I have a Dataflow pipeline, running locally. The objective is to read a JSON file using TEXTIO, make sessions and load it into BigQuery. Given the structure I have to create a temp directory in GCS and then load it into BigQuery using that. Previously I had a data schema error that prevented me to load the data, see here. That issue is resolved.
我有一个本地运行的Dataflow管道。目标是使用TEXTIO读取JSON文件,创建会话并将其加载到BigQuery中。鉴于结构,我必须在GCS中创建一个临时目录,然后使用它将其加载到BigQuery中。以前我有一个数据模式错误阻止我加载数据,请参阅此处。那个问题已经解决了。
So now when I run the pipeline locally it ends with dumping a temporary JSON newline delimited file into GCS. The SDK then gives me the following:
所以现在当我在本地运行管道时,它以将临时JSON换行符分隔文件转储到GCS结束。 SDK然后给我以下内容:
Starting BigQuery load job beam_job_xxxx_00001-1: try 1/3
INFO [main] (BigQueryIO.java:2191) - BigQuery load job failed: beam_job_xxxx_00001-1
...
Exception in thread "main" com.google.cloud.dataflow.sdk.Pipeline$PipelineExecutionException: java.lang.RuntimeException: Failed to create the load job beam_job_xxxx_00001, reached max retries: 3
at com.google.cloud.dataflow.sdk.Pipeline.run(Pipeline.java:187)

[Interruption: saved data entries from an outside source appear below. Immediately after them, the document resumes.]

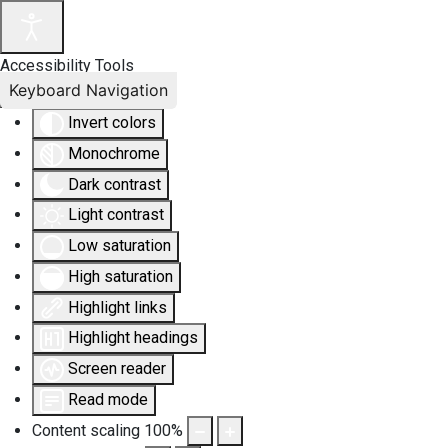
Accessibility Tools
Keyboard Navigation
Invert colors
Monochrome
Dark contrast
Light contrast
Low saturation
High saturation
Highlight links
Highlight headings
Screen reader
Read mode
Content scaling
100
%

at pedesys.Dataflow.main(Dataflow.java:148)
Caused by: java.lang.RuntimeException: Failed to create the load job beam_job_xxxx_00001, reached max retries: 3
at com.google.cloud.dataflow.sdk.io.BigQueryIO$Write$WriteTables.load(BigQueryIO.java:2198)
at com.google.cloud.dataflow.sdk.io.BigQueryIO$Write$WriteTables.processElement(BigQueryIO.java:2146)

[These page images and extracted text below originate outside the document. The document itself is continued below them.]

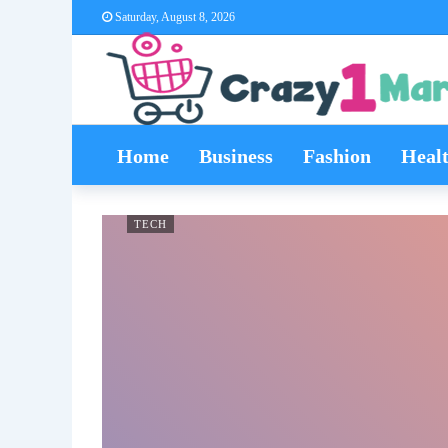
Saturday, August 8, 2026
Home
Business
Fashion
Heal
TECH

The errors are not very descriptive and the data is still not loaded in BigQuery. What is puzzling is that if I go to the BigQuery UI and load the same temporary file from GCS that was dumped by the SDK's Dataflow pipeline manually, in the same table, it works beautifully.

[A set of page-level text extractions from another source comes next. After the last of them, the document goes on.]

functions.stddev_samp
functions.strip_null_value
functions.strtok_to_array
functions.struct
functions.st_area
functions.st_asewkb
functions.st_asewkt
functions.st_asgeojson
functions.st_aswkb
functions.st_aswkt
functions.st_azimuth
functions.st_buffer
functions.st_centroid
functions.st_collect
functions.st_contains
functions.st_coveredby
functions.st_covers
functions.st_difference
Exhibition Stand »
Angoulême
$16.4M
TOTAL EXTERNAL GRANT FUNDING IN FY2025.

错误不是非常具有描述性,并且数据仍未在BigQuery中加载。令人费解的是,如果我转到BigQuery UI并从GCS手动加载由SDK的Dataflow管道转储的相同临时文件,在同一个表中,它可以很好地工作。
The relevant code parts are as follows:
相关代码部分如下:
PipelineOptions options = PipelineOptionsFactory.create();
options.as(BigQueryOptions.class)
.setTempLocation("gs://test/temp");
Pipeline p = Pipeline.create(options)
...
...
session_windowed_items.apply(ParDo.of(new FormatAsTableRowFn()))
.apply(BigQueryIO.Write
.named("loadJob")
.to("myproject:db.table")
.withSchema(schema)
.withCreateDisposition(BigQueryIO.Write.CreateDisposition.CREATE_IF_NEEDED)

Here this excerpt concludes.